Great point Don. The second part seems to be much tougher for me at least.....not that the first part is any easier :)

CP


I pulled out ever long-term equity investment I had in mid-late July of 2007. I had never done that before (it was a hassle). I did not, and have not, moved those funds back in yet. In retrospect, It would have been good as the run-up since March 2009 has gone on over a year (Long-term investment taxes are a lot less and they would have qualified by now.) but, I couldn't, at the time, be sure and frankly, didn't expect the this run-up to last this long going this high. Nonetheless, I have always expected there will be a bottom around 2012 that will be better for a long-term entrance and everything that has gone on since 2007 when I got out seems to be on schedule for that expectation to play out.
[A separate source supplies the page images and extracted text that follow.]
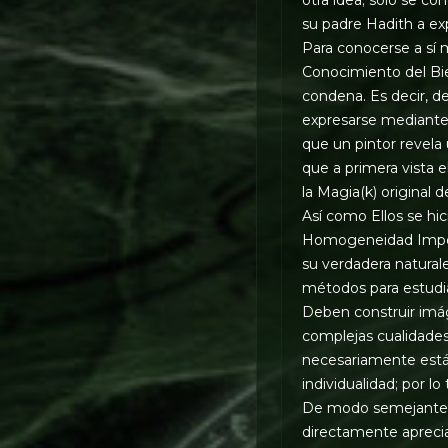
su padre Hadith a exp
Para conocerse a sí 
Conocimiento del Bie
condena. Es decir, d
expresarse mediante
que un pintor revela
que a primera vista 
la Magia(k) original 
Así como Ellos se hi
Homogeneidad Imperso
su verdadera natural
métodos para estudia
Deben construir imá
complejas cualidades
necesariamente está 
individualidad; por l
De modo semejante, 
directamente aprecia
We shall see. In the meantime, those funds have been growing via various bond funds of various lengths of maturity. I've had precious metal positions for so long, they are not and have not been an issue one way or the other and a couple of small dividend plays I left in place. I just let those ride. And of course, there is my day trading which is biased, long or short, to the specific trade. ;)

Edited by milbank, 11 April 2010 - 12:03 PM.

"The power of accurate observation is commonly called cynicism by those who have not got it."